Remember when men used to be able to refer to women as “skirts” and “broads” without fear of being criticized? Well, those days are over, and they probably won’t be coming back.
Replacement terms have been substituted for many offensive words and phrases, fueling a trend known as political correctness.
Virginia Sapiro, UW-Madison political science and women’s studies professor, said the term “political correctness” is often misunderstood.
“I have no idea what anybody means when they say ‘political correctness,'” Sapiro said.
Sapiro said sensitivity towards people in any given environment is valuable and important.

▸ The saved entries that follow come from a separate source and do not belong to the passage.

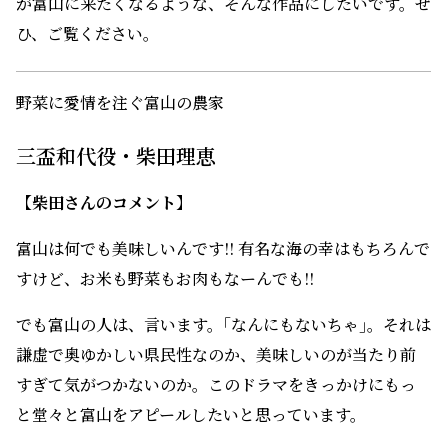
今作の撮影で私は初めて富山に訪れました。撮影内外で
富山の土地を巡り、地元の方々と対話を重ねることで、
富山が大好きになりました！ 私が全身で感じた富山の素
敵さを、ここでしか演じ得ない壮太を通じてお届けでき
るように全力を尽くします！
富山の皆様に喜んでいただけるような、ドラマを観た方
が富山に来たくなるような、そんな作品にしたいです。ぜ
ひ、ご覧ください。
野菜に愛情を注ぐ富山の農家
三盃和代役・柴田理恵
【柴田さんのコメント】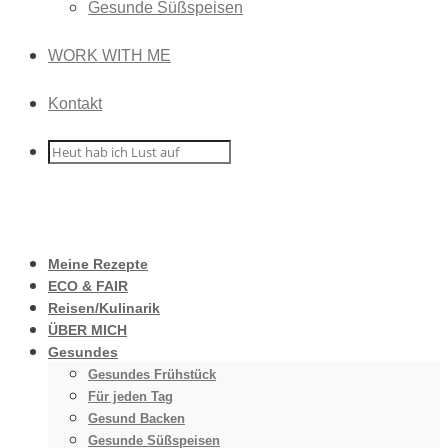
Gesunde Süßspeisen
WORK WITH ME
Kontakt
Meine Rezepte
ECO & FAIR
Reisen/Kulinarik
ÜBER MICH
Gesundes
Gesundes Frühstück
Für jeden Tag
Gesund Backen
Gesunde Süßspeisen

Some use the phrase “politically correct” to take on a civil, moral meaning, while others use it to mask serious problems.
Political correctness covers up critical concerns related to ethnicity, gender, and religion and prevents constructive discussion, Sapiro said.
“I hate to see serious debate about these political issues trashed by using stupid terms like “political correctness,” Sapiro said.
Political correctness relates to many people’s lives and work roles. Politicians and the media, as well as students, professors and ordinary citizens, are often pressured to be politically correct.
“I’m very careful to use terms that I think are not going to offend anyone,” said Katherine Walsh, UW assistant professor of political science. “I think it’s important to be civil and to do what you can.”
According to Sapiro, it is up to each individual to decide what terminology to use.
“All citizens have a responsibility to think about the impact of their speech,” she said.
Walsh stressed the importance of using politically correct language in schools. She said classrooms should make students comfortable enough to speak their minds.
In addition to building a free forum of expression, Walsh said using politically correct terms to describe ethnic or cultural groups has another benefit.
“One good outcome has been more of an awareness that there are many differences in our culture that people need to be sensitive to,” she said.
Outside of the classroom, political correctness is still a concern. Speeches are often criticized for lacking politically correct terms. Concerns over language are often paramount to content related concerns.
However, politically correct verbiage does not always accomplish its perceived intent.
“If you keep saying ‘politically correct,’ then you don’t actually have to consider the arguments you disagree with,” Sapiro said.
Unfortunately, stereotypes and hate still linger.
An article in The Economist said political correctness proponents are well aware of effective ways of using political correctness as a tool to avoid taking responsibility for their prejudicial views.
“[Those] who adopt political correctness to avoid such slurs do not abhor the slur itself,” the article stated. “They fear only the consequences for their future effectiveness.”